İnşaat veya tesisat malzemesinin tasarımı da ayırt edici bir özelliktir. Mutfak ve banyo bataryalarında, seramik ürünlerde çok farklı ve etkileyici tasarımlar görülmektedir. Bu konuda tasarım ödülü almış bir ürün, rakiplerinden kolayca ayrılır. Yaratılıcılığın sınırı yoktur. İleride başka bir ürün aynı ödülü alabilir.

Tabi ki fiyat da ayırt edici bir özelliktir. Fiyat, piyasa fiyatının altında veya üzerinde ise ayırt edici olur. Örneğin; bir duvar seramiğinin ortalama piyasa fiyatı 40 TL/m2 olarak kabul edilirse; 20 TL/m2 olanı da vardır, 60 TL/m2 olanı da. Bu fiyatların ikisi de ayırt edicidir. O halde hangi fiyattaki seramiğin satışı daha fazla olur? Müşteriler her konuda olduğu gibi satın alma kararını verirken “özellik-fayda” ve “fayda-maliyet” analizlerini yaparlar. 20 TL/m2 fiyatı olan malzemenin özelliklerini, kendilerine sağlayacakları faydaları ve bu faydanın maliyetini; fiyatı 60 TL/m2 olan malzemeninki ile kıyaslarlar. Bu kıyaslama sonunda her iki malzemenin müşterinin gözündeki değeri ortaya çıkar. Değeri yüksek malzeme, satın alınır. Sadece fiyata bakarak “fiyatı yüksek olan değerlidir” demek doğru olmaz. Çünkü fiyat, değeri belirleyen tek etken değildir.

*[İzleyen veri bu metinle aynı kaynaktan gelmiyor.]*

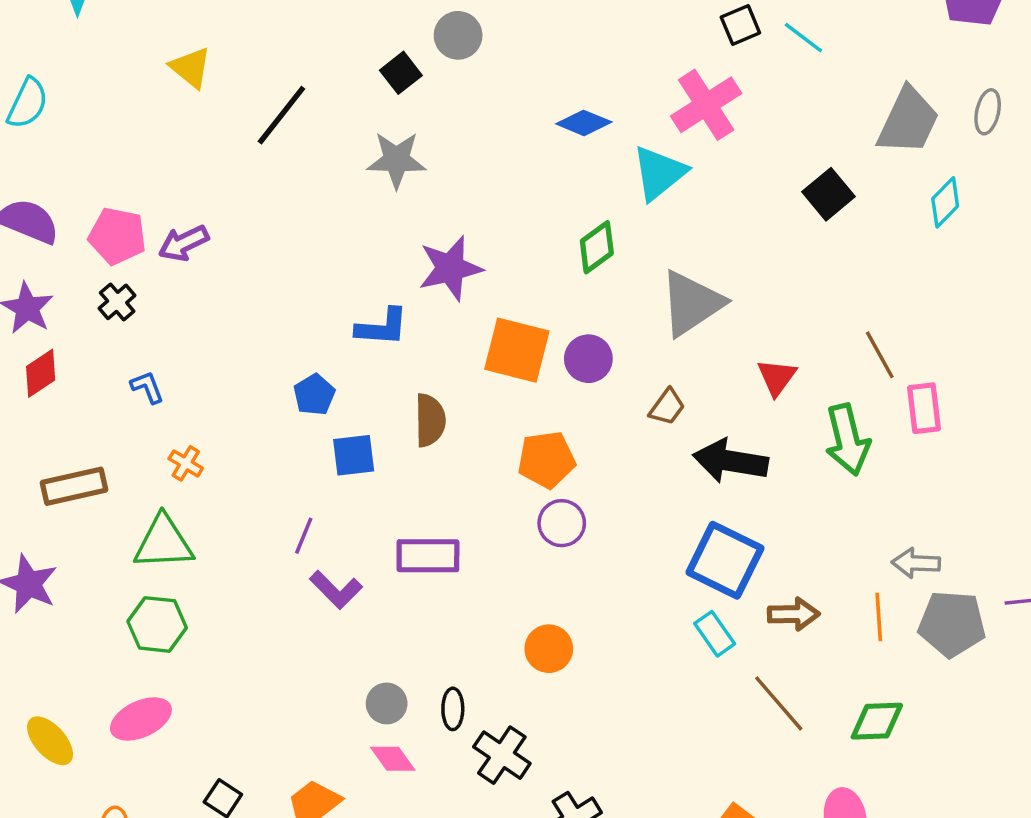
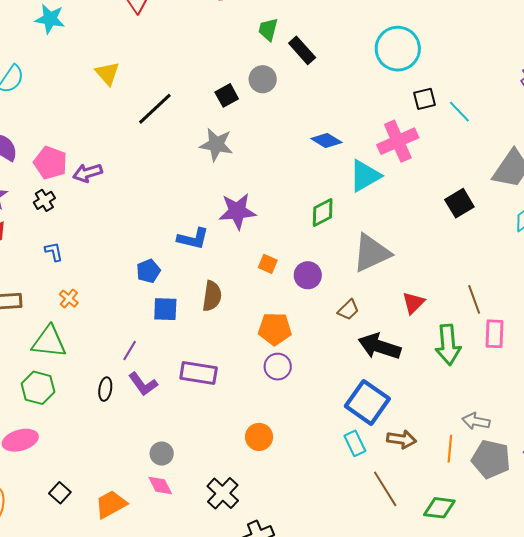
orange square: (517, 350) -> (268, 264), size x0.5
black ellipse: (453, 709) -> (105, 389), moved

Malzemenin çok işlevli olması da, müşterinin önemsediği bir özelliktir. Çok işlevli olmanın anlamı, malzemenin müşteriye birçok fayda sağlaması; farklı yerlerde, farklı amaçlar için kullanılabilmesidir. Basit bir örnekle ucu sabit, düz veya yıldız tornavida tek işlevlidir. Her vidayı sıkmaz. Oysa ucu çıkarılabilir ve küçük-büyük, düz veya yıldız uç ile değiştirilebilir tornavida (İsviçre çakısı gibi)  daha fazla işe yarar. Tornavida yerine, uçları değiştirilebilen vida sıkma tabancası kullanmak da iyi bir çözümdür. Bunun akülü veya kablolu olması, yerine göre daha kullanışlı olmasını sağlar. Kısaca aynı işi gören farklı malzemelerden hangisi daha çok işlevli ise, o seçilir. Çok işlevlilik, ikna edici bir özelliktir. Tabi ki çok işlevli olmak, fiyatı arttıran bir etkendir. Fayda-maliyet analizi burada da yapılır.

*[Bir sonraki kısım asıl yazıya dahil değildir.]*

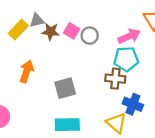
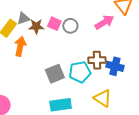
cyan pentagon: (126, 59) -> (80, 72), moved
orange arrow: (27, 71) -> (20, 46), moved
blue cross: (133, 104) -> (115, 66), moved

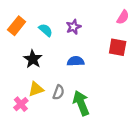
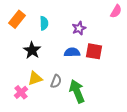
purple star: (74, 27) -> (79, 28), moved
cyan semicircle: (46, 30) -> (44, 23), turned 48
red square: (118, 47) -> (94, 51), moved

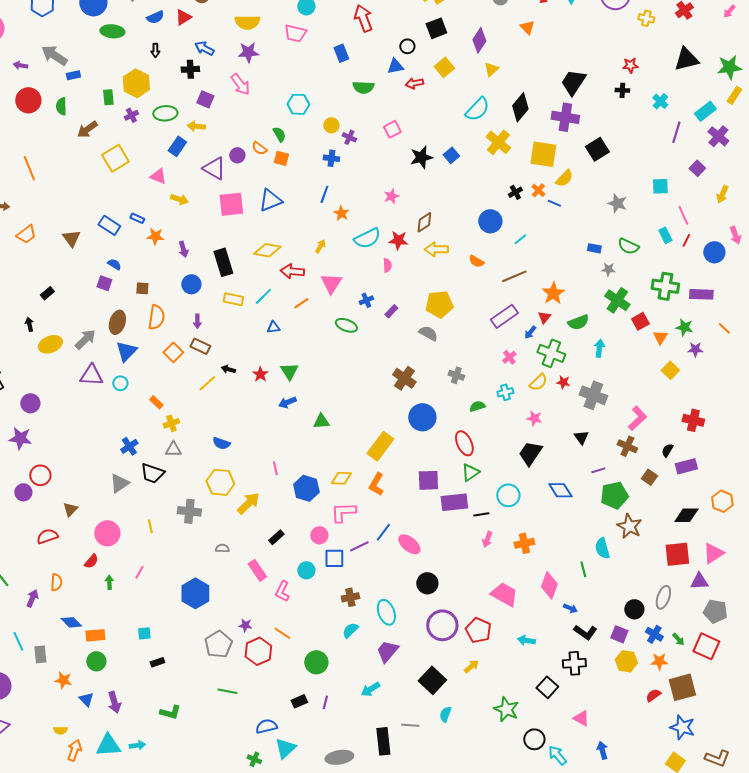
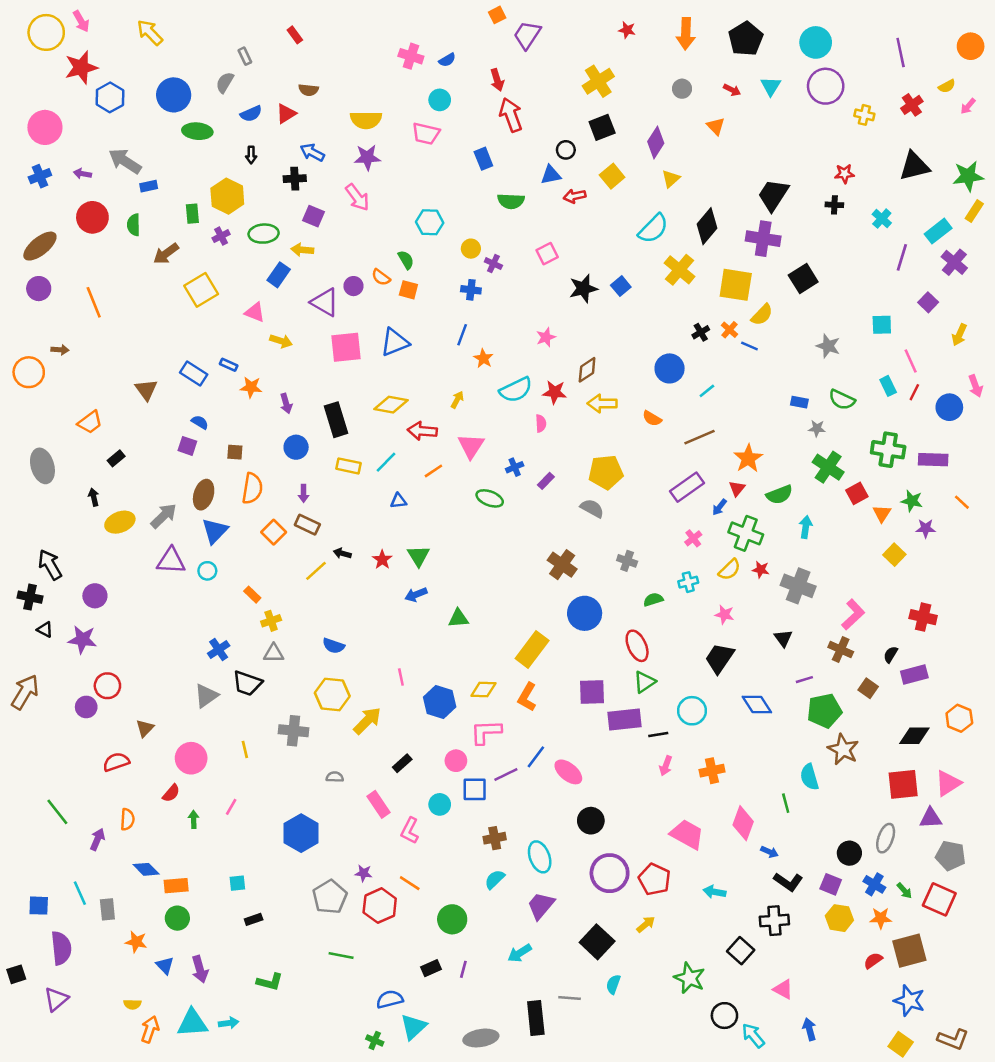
orange trapezoid: (26, 234) -> (90, 422), moved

İnşaat ve tesisat malzemesinin ambalajı da önemlidir. Ambalaj, müşterinin algılamasını etkiler. Poşet içindeki bir malzeme (örneğin, musluk) ile kutu içindeki malzeme bir değildir. Kutu içinde olan, ayırt edicidir. Hem poşet, hem de kutu içinde olan ise; daha ayırt edicidir. Kalitesi kötü bir malzeme, iyi bir ambalaj ile satılabilir.  Tersine kalitesi iyi bir malzeme, ambalajsız veya kötü bir ambalaj ile satılamayabilir.

3) Kelimeler ve söylemler
Müşteriyi ikna etmenin yollarından biri de doğru kelimeler ve söylemler kullanmaktır. Malzeme ile ilgili seçilen kelimeler, kurulan tümceler olumlu ve anlamlı olmalıdır. Örneğin; “yeni”, “yenilenmiş”, “geliştirilmiş”, “daha etkili”, “çevreye duyarlı”, “sağlıklı”, “çok işlevli”, “özgün” gibi. Bunlar ikna edici kelimelerdir. Reklamlarda buna benzer kelimeler kullanılarak, reklamın etkisi arttırılır. Malzemenin piyasaya yeni çıkmış olması, onun denenmesi ihtiyacını doğurur. Müşteriler eski malzemeleri bildikleri için, yenisinin nasıl olduğunu anlamak isterler. Belki yeni malzeme, eskilerden kalitesi ve sağladığı fayda açısından daha iyidir. Bu bağlamda yeni olmak, çekici ve ikna edici bir özelliktir.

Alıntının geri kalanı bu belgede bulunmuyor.